##### Record excerpts #####

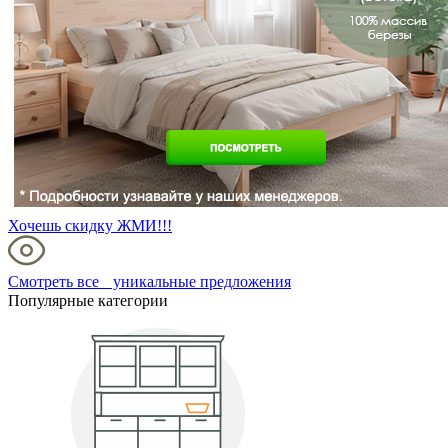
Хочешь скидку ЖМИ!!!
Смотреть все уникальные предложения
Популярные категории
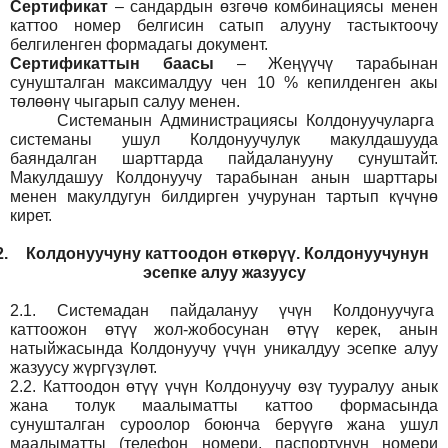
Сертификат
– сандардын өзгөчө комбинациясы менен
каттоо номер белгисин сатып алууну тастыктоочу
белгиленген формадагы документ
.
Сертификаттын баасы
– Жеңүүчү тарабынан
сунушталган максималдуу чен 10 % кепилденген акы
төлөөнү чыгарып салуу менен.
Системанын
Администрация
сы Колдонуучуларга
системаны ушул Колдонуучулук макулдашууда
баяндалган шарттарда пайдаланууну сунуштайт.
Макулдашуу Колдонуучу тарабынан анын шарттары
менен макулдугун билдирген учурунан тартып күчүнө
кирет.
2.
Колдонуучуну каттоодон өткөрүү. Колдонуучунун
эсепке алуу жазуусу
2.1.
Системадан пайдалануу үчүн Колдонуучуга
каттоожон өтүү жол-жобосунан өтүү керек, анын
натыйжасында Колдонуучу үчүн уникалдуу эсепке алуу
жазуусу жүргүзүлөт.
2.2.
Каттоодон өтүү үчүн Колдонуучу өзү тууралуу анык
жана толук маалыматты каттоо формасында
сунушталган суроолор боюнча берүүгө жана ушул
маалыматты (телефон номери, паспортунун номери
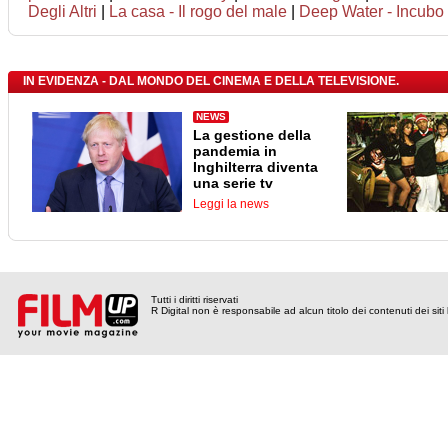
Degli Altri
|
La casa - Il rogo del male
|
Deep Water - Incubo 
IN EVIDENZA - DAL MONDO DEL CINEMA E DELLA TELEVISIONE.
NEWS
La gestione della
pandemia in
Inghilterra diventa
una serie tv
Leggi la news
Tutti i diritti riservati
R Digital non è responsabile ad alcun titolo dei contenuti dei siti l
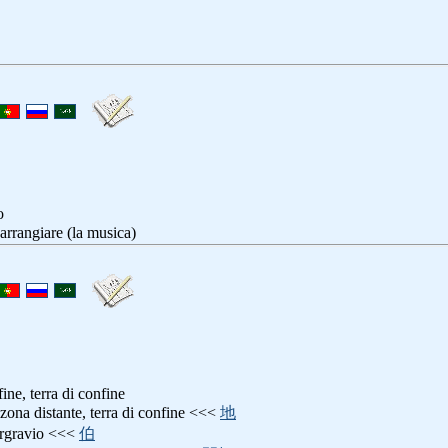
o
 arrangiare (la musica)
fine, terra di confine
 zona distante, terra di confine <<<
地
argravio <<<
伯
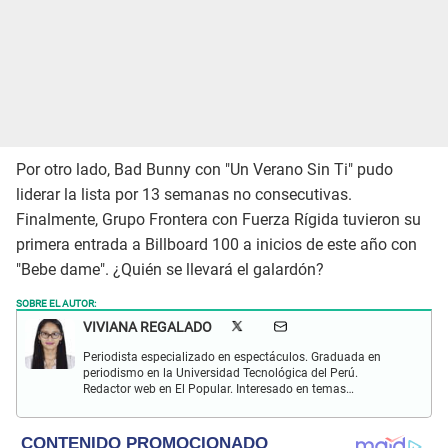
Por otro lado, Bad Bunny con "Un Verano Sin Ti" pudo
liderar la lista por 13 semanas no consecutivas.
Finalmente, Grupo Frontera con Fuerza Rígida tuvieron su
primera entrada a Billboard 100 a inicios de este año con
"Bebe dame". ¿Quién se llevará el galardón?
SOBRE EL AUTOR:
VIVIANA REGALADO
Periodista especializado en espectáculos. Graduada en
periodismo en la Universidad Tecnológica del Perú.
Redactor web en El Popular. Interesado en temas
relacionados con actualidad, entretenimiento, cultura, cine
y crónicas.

#####

- [Action item] Beginning at the line above that contains "каттоо номер белгисин", repeat each line exactly through the one that contains "La gestione della", and leave out the pictures.

- [Exercise output]
каттоо номер белгисин сатып алууну тастыктоочу
белгиленген формадагы документ
.
Сертификаттын баасы
– Жеңүүчү тарабынан
сунушталган максималдуу чен 10 % кепилденген акы
төлөөнү чыгарып салуу менен.
Системанын
Администрация
сы Колдонуучуларга
системаны ушул Колдонуучулук макулдашууда
баяндалган шарттарда пайдаланууну сунуштайт.
Макулдашуу Колдонуучу тарабынан анын шарттары
менен макулдугун билдирген учурунан тартып күчүнө
кирет.
2.
Колдонуучуну каттоодон өткөрүү. Колдонуучунун
эсепке алуу жазуусу
2.1.
Системадан пайдалануу үчүн Колдонуучуга
каттоожон өтүү жол-жобосунан өтүү керек, анын
натыйжасында Колдонуучу үчүн уникалдуу эсепке алуу
жазуусу жүргүзүлөт.
2.2.
Каттоодон өтүү үчүн Колдонуучу өзү тууралуу анык
жана толук маалыматты каттоо формасында
сунушталган суроолор боюнча берүүгө жана ушул
маалыматты (телефон номери, паспортунун номери
Degli Altri
|
La casa - Il rogo del male
|
Deep Water - Incubo 
IN EVIDENZA - DAL MONDO DEL CINEMA E DELLA TELEVISIONE.
NEWS
La gestione della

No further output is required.